Sweet Voice of Joy

Tuesday, January 24, 2012

LOVE ME


But why? But how? How is it that he loves me? How is it that the King, the Creator, the Beautiful and the Mighty Has vowed to love and adore me? How can it be so? And I so dirty. . . I so unlovely. . . I so dark. And Him so pure. . . Him so Fair . . . Him so good . . . How is it so?

Jesus, I do not understand. Jesus, what have You done? It is too much. It is too great thing . . for one so undeserving. Yet even in this You delight. You love me in my weakness.

You love me in my helplessness. You do not ask me to be strong.You do not ask me to first be deserving. For I shall never deserve such a love. It is based not on my deserving. It is based not on my earnings.

All that I could ever do would never be enough. It would never cause my heart to be found worthy. You cause my attempts to be found empty and my striving to end dry.
For never will You love me for them. Your love for me is too rich and to great to be bought at so low a price.

It is a love I could never afford, nor am asked to pay a penny for. It is mine. Freely it is mine. Given as a free gift. What all the kings and princes of the world could not afford, You have handed to my little heart. What love is this, my Jesus, and why do You love me? Oh, why have You cast Your riches and Your wealth to such a soul as mine?

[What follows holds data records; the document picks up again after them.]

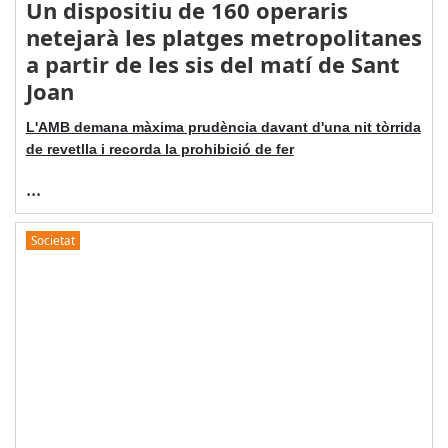
Un dispositiu de 160 operaris
netejarà les platges metropolitanes
a partir de les sis del matí de Sant
Joan
L'AMB demana màxima prudència davant d'una nit tòrrida
de revetlla i recorda la prohibició de fer
...
Societat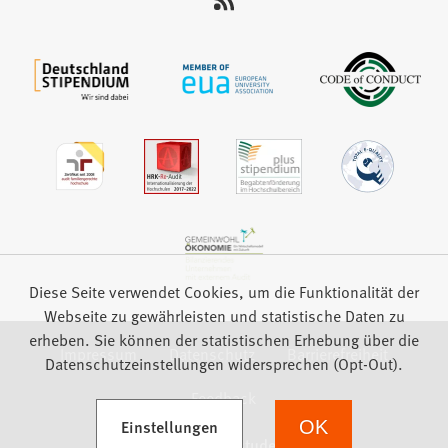
auf:
Diese Seite verwendet Cookies, um die Funktionalität der
Webseite zu gewährleisten und statistische Daten zu
erheben. Sie können der statistischen Erhebung über die
Impressum
Datenschutz
Barrierefreiheit
Datenschutzeinstellungen widersprechen (Opt-Out).
Feedback
(Öffnet in einem neuen Tab)
Einstellungen
OK
we focus on students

If I had the strength I would say, "Please . . . for justice's sake. . . love another." but I cannot say such words. A fool I would be to turn You away. Love me then oh Perfect King. Love the poor and dirty. love the one who cannot earn nor pay. Love the despised and rejected. Love one who can bring You nothing except the tears of a lovesick heart. Love me. For I cannot turn You away. I cannot deny such love. Love me then, my Jesus. As You have vowed, love and adore little me . . .

Dana Candler

Friday, January 20, 2012

Tears




Storms around me.... my heart is pulled from side to side. Small things seem big to my little heart. . . but I fix my eyes on You. Be my strength this night, Jesus. For you are my rock and my strong tower. You are my shelter and my hiding place. If you are for me, who can be against me? There is nothing. Neither death, nor life, nor angels, nor principalities, nor things present, nor things to come, nor powers, nor height, nor depth, nor any other created thing that shall be able to separate me from the love of God, which is in Christ Jesus, our Lord (Romans 8:38. Nothing You have declared my heart Yours. Oh restful thought that my heart belongs to You. If God be jealous for my heart, who can stand in His way.

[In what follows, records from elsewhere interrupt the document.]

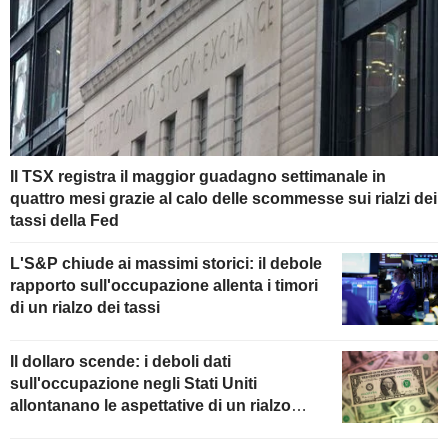
Il TSX registra il maggior guadagno settimanale in
quattro mesi grazie al calo delle scommesse sui rialzi dei
tassi della Fed
L'S&P chiude ai massimi storici: il debole
rapporto sull'occupazione allenta i timori
di un rialzo dei tassi
Il dollaro scende: i deboli dati
sull'occupazione negli Stati Uniti
allontanano le aspettative di un rialzo
della Fed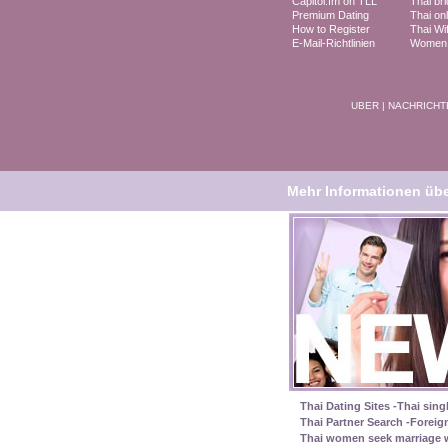
Capitol.fm on TLL
Thai br
Premium Dating
Thai onl
How to Register
Thai Wi
E-Mail-Richtlinien
Women i
UBER
|
NACHRICHT
Mehr Informationen über
Thai Dating Sites -Thai sing
Thai Partner Search -Foreig
Thai women seek marriage w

Jesus. . . one day soon.I will not remember these tears. This night will fade from memory and blend into a hundred other nights so similar. With it will fade the pain in my heart. But you will not forget. You will remember. Every tear has its own story with You. You keep each one in Your bottle. You know every thought and emotion that caused each one. Oh, who is He who loves me so by remembering forever each one of my tears? So tonight, though I cannot even say why I cry so, I offer each tear to You. For the bottle, Jesus. For the book. Keep them. Keep every one. And one day, tell me the story again.

By Dana Candler .....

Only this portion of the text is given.